Я посмотрел из окна налево и увидел хозяйку дома в нарядном сарафане и ярком цветастом платке. Она сидела у стола, застеленного белой, вышитой, как и занавески на окнах, красными петухами скатертью, на которой, как на самобранке, были расставлены блюда крестьянского разносола. При виде румяных пирогов мне так захотелось есть, что позабыл скаламбурить насчёт стынущего чая.

– Пять минут, Кузьминична, оденусь… – пообещал я и принялся натягивать джинсы. И всё же, как ни хотелось есть, пока одевался, думал не о пирогах, а о своём странном сне. К чему бы мне снилась Древняя Русь? Как уфологу, мне приходилось сталкиваться с толкованием сновидений, и шеф даже заставил прослушать платный курс лекций по сновидениям у психоаналитика. Так что по этой части я достаточно подкован – по крайней мере, чтобы анализировать подсознательные видения. А вот в истории Древней Руси я не силён… Не уверен, но, кажется, Ярослав Мудрый не был Владимировичем, и давно забытое знание выразило в подсознании протест таким вот сном… Или всё-таки был? Но если предпосылка верна, тогда многое объясняется… В том числе почему Кузьминична предстала в качестве ключницы – задавал же я себе вопрос, чей это коттедж? Одно, пожалуй, не объяснить – почему во сне я был твёрдо уверен, будто Кузьминична жила тысячу лет назад в Древней Руси? В принципе, любой сон можно разложить на составляющие, проанализировать их, дать соответствующую оценку, найти связь с реальными событиями и переживаниями… Да толку-то с этого? Толковать сновидения можно по-разному, и это главное, что я вынес после прослушивания курса лекций о сновидениях и о чём не преминул поставить в известность шефа, что он зря деньги на ветер выбросил, заплатив за лекции по психоанализу для своих сотрудников. Уфология и то гораздо более точная наука, чем толкование сновидений.

– Серёжа свет Владимирович… – в очередной раз пропел из окна голос Кузьминичны.

– Бегу!

Я набросил на плечи куртку и выскочил из горницы на крыльцо. Кузьминична, черпая половником из супника, наливала щи в большую тарелку.

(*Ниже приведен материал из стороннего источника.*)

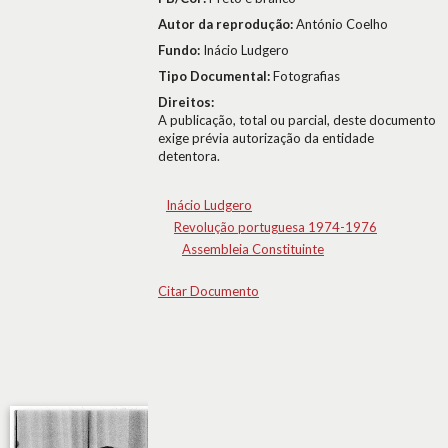
Autor da reprodução:
António Coelho
Fundo:
Inácio Ludgero
Tipo Documental:
Fotografias
Direitos:
A publicação, total ou parcial, deste documento
exige prévia autorização da entidade
detentora.
Inácio Ludgero
Revolução portuguesa 1974-1976
Assembleia Constituinte
Citar Documento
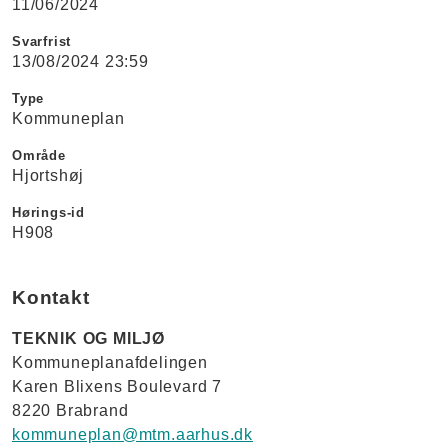
11/06/2024
Svarfrist
13/08/2024 23:59
Type
Kommuneplan
Område
Hjortshøj
Hørings-id
H908
Kontakt
TEKNIK OG MILJØ
Kommuneplanafdelingen
Karen Blixens Boulevard 7
8220 Brabrand
kommuneplan@mtm.aarhus.dk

– Щец бабы Кузьминичны отведай, – сказала она. – Зелёных, со сметаной…

Не скупясь, она деревянной ложкой зачерпнула из крынки густую сметану и положила в тарелку. Я сел за стол, взял ложку. Зелёные щи на цвет были фиолетово-синими.

– Кушайте, кушайте, Серёженька… Вот, с пирогами-то с грибами…

Кузьминична придвинула ко мне блюдо с румяными пирогами.

С некоторой предосторожностью я попробовал щи и неожиданно понял, что вкуснее мне едать не приходилось. Я размешал сметану и, нимало не стесняясь, принялся мести всё подряд за обе щёки. Сам от себя не ожидал, что так проголодался. Только когда вычерпал тарелку до дна, обратил внимание, что ем один, а Кузьминична сидит напротив и, подпёрши голову ладонями, умилённо смотрит на меня.